• Data to process
────────────────────
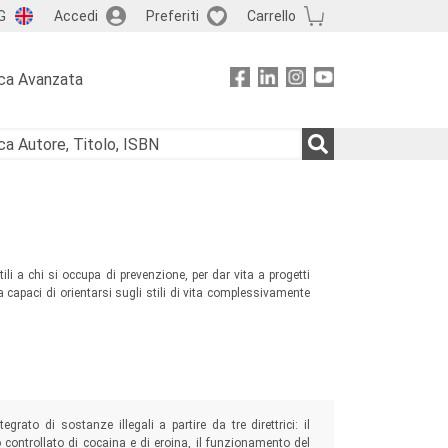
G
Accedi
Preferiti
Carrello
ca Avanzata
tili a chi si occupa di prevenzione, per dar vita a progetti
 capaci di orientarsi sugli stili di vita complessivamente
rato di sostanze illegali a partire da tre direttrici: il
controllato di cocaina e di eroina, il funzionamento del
────────────────────
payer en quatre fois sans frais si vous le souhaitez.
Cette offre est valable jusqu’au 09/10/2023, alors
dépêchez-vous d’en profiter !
────────────────────
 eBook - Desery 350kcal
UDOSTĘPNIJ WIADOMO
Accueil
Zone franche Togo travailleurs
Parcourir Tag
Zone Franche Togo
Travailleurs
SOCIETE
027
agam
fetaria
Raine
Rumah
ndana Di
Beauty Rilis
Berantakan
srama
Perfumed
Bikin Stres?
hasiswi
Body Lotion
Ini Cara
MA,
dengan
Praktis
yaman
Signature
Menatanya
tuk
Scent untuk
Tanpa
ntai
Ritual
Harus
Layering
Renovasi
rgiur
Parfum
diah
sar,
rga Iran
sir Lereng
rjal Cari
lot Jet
────────────────────
• Work task
Both the line containing "tili a chi si" and the line containing "controllato di cocaina" belong in the answer. Print them and every line above that falls between them exactly, and no others.

• Answer section
tili a chi si occupa di prevenzione, per dar vita a progetti
 capaci di orientarsi sugli stili di vita complessivamente
rato di sostanze illegali a partire da tre direttrici: il
controllato di cocaina e di eroina, il funzionamento del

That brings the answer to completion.